"I had no idea," said I, provokingly, "that you were in unusual haste this morning."

"Haste!" shouted my father. "I never said I was in haste. I never choose to be in haste. I hate haste!"

"Then why..."

"Because you have been wasting your time and mine, sir," interrupted he. "Because I will not permit you to go idling and vagabondizing about the village."

My sang froid was gone directly.

"Idling and vagabondizing!" I repeated angrily. "I have done nothing of the kind. I defy you to prove it. When have you known me forget that I am a gentleman?"

"Humph!" growled my father, mollified but sarcastic; "a pretty gentleman--a gentleman of sixteen!"

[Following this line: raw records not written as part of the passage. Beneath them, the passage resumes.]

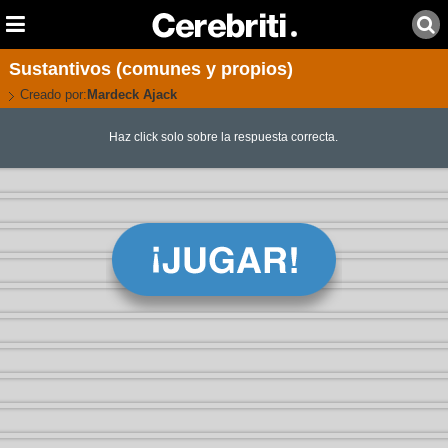
Sustantivos (comunes y propios)
Creado por:
Mardeck Ajack
Haz click solo sobre la respuesta correcta.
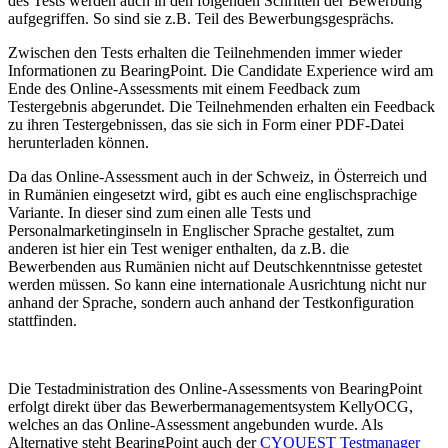
des Tests werden auch in den folgenden Schritten der Bewerbung
aufgegriffen. So sind sie z.B. Teil des Bewerbungsgesprächs.
Zwischen den Tests erhalten die Teilnehmenden immer wieder
Informationen zu BearingPoint. Die Candidate Experience wird am
Ende des Online-Assessments mit einem Feedback zum
Testergebnis abgerundet. Die Teilnehmenden erhalten ein Feedback
zu ihren Testergebnissen, das sie sich in Form einer PDF-Datei
herunterladen können.
Da das Online-Assessment auch in der Schweiz, in Österreich und
in Rumänien eingesetzt wird, gibt es auch eine englischsprachige
Variante. In dieser sind zum einen alle Tests und
Personalmarketinginseln in Englischer Sprache gestaltet, zum
anderen ist hier ein Test weniger enthalten, da z.B. die
Bewerbenden aus Rumänien nicht auf Deutschkenntnisse getestet
werden müssen. So kann eine internationale Ausrichtung nicht nur
anhand der Sprache, sondern auch anhand der Testkonfiguration
stattfinden.
Die Testadministration des Online-Assessments von BearingPoint
erfolgt direkt über das Bewerbermanagementsystem KellyOCG,
welches an das Online-Assessment angebunden wurde. Als
Alternative steht BearingPoint auch der
CYQUEST Testmanager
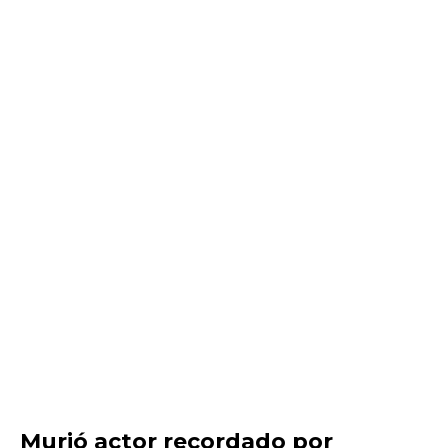
Murió actor recordado por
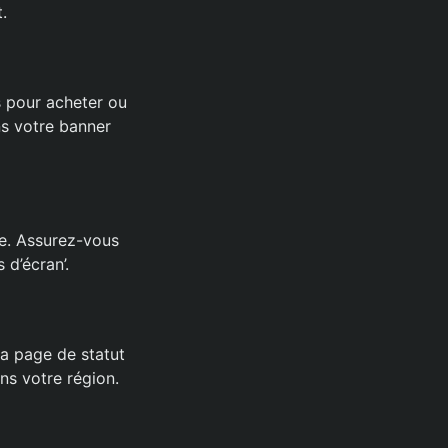
.
s pour acheter ou
ans votre banner
re. Assurez-vous
 d’écran’.
la page de statut
s votre région.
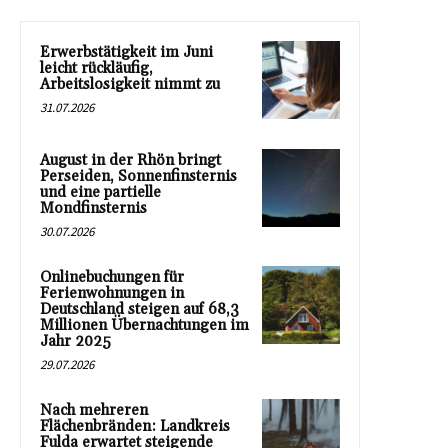
Erwerbstätigkeit im Juni
leicht rückläufig,
Arbeitslosigkeit nimmt zu
31.07.2026
August in der Rhön bringt
Perseiden, Sonnenfinsternis
und eine partielle
Mondfinsternis
30.07.2026
Onlinebuchungen für
Ferienwohnungen in
Deutschland steigen auf 68,3
Millionen Übernachtungen im
Jahr 2025
29.07.2026
Nach mehreren
Flächenbränden: Landkreis
Fulda erwartet steigende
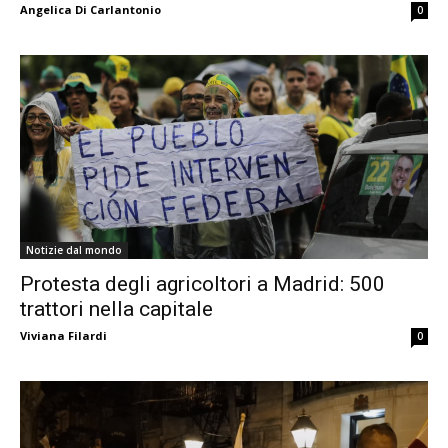
Angelica Di Carlantonio
0
Notizie dal mondo
Protesta degli agricoltori a Madrid: 500
trattori nella capitale
Viviana Filardi
0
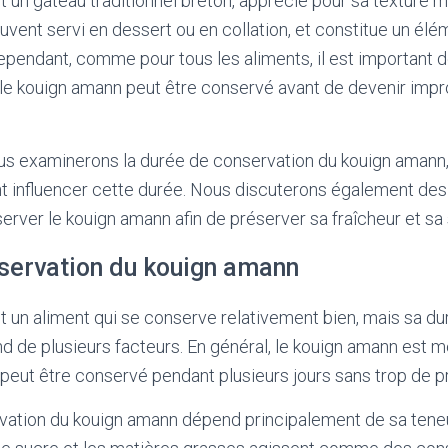
 un gâteau traditionnel breton, apprécié pour sa texture 
ouvent servi en dessert ou en collation, et constitue un él
ependant, comme pour tous les aliments, il est important
e kouign amann peut être conservé avant de devenir impro
ous examinerons la durée de conservation du kouign amann, 
t influencer cette durée. Nous discuterons également des
erver le kouign amann afin de préserver sa fraîcheur et sa 
servation du kouign amann
 un aliment qui se conserve relativement bien, mais sa du
 de plusieurs facteurs. En général, le kouign amann est mei
l peut être conservé pendant plusieurs jours sans trop de 
vation du kouign amann dépend principalement de sa teneu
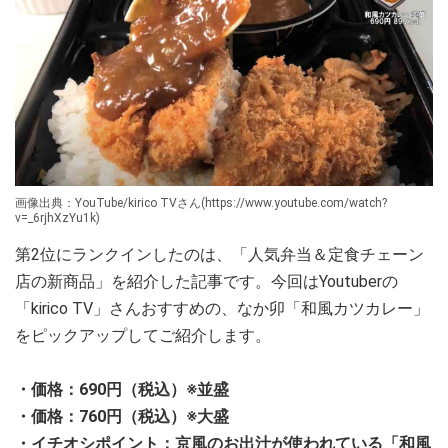
画像出典：YouTube/kirico TVさん(https://www.youtube.com/watch?
v=_6rjhXzYu1k)
第2位にランクインしたのは、「人気弁当＆定食チェーン
店の新商品」を紹介した記事です。今回はYoutuberの
「kirico TV」さんおすすめの、なか卯「和風カツカレー」
をピックアップしてご紹介します。
・価格：690円（税込）※並盛
・価格：760円（税込）※大盛
・イチオシポイント：京風のお出汁が使われている「和風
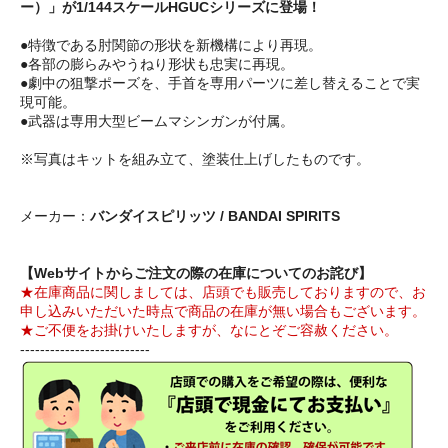
ー）」が1/144スケールHGUCシリーズに登場！
●特徴である肘関節の形状を新機構により再現。
●各部の膨らみやうねり形状も忠実に再現。
●劇中の狙撃ポーズを、手首を専用パーツに差し替えることで実
現可能。
●武器は専用大型ビームマシンガンが付属。
※写真はキットを組み立て、塗装仕上げしたものです。
メーカー：
バンダイスピリッツ / BANDAI SPIRITS
【Webサイトからご注文の際の在庫についてのお詫び】
★在庫商品に関しましては、店頭でも販売しておりますので、お
申し込みいただいた時点で商品の在庫が無い場合もございます。
★ご不便をお掛けいたしますが、なにとぞご容赦ください。
--------------------------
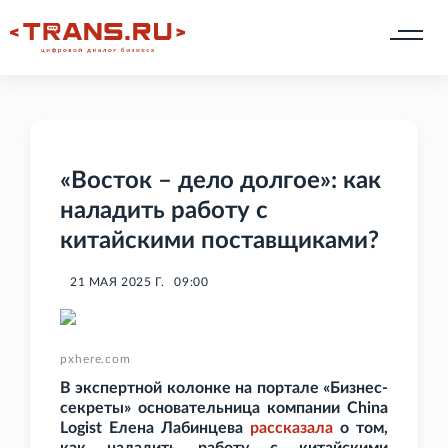
«Восток – дело долгое»: как
наладить работу с
китайскими поставщиками?
21 МАЯ 2025 Г.
09:00
pxhere.com
В экспертной колонке на портале «Бизнес-
секреты» основательница компании China
Logist Елена Лабинцева
рассказала
о том,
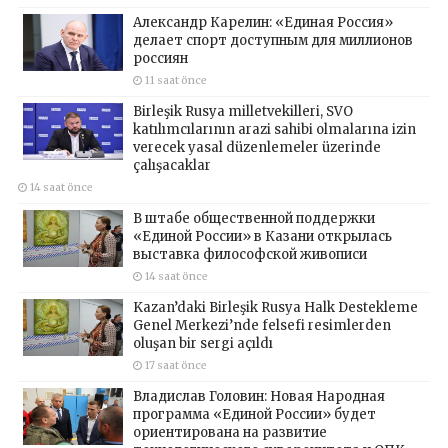
Александр Карелин: «Единая Россия»
делает спорт доступным для миллионов
россиян
11 saat önce
Birleşik Rusya milletvekilleri, SVO
katılımcılarının arazi sahibi olmalarına izin
verecek yasal düzenlemeler üzerinde
çalışacaklar
14 saat önce
В штабе общественной поддержки
«Единой России» в Казани открылась
выставка философской живописи
14 saat önce
Kazan’daki Birleşik Rusya Halk Destekleme
Genel Merkezi’nde felsefi resimlerden
oluşan bir sergi açıldı
17 saat önce
Владислав Головин: Новая Народная
программа «Единой России» будет
ориентирована на развитие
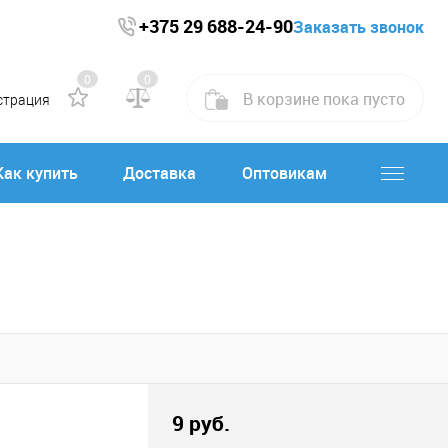
+375 29 688-24-90
Заказать звонок
0
0
В корзине
пока
пусто
страция
Как купить
Доставка
Оптовикам
9 руб.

"It is true,"' I continued, without heeding the interruption, "that I lingered for a moment to read a placard by the way; but if you will take the trouble, sir, to inquire at the Rectory, you will find that I waited a quarter of an hour before I could send up your letter."

My father grinned and rubbed his hands. If there was one thing in the world that aggravated him more than another, it was to find his fire opposed to ice. Let him, however, succeed in igniting his adversary, and he was in a good humor directly.

"Come, come, Basil," said he, taking off his spectacles, "I never said you were not a good lad. Go to your books, boy--go to your books; and this evening I will examine you in vegetable physiology."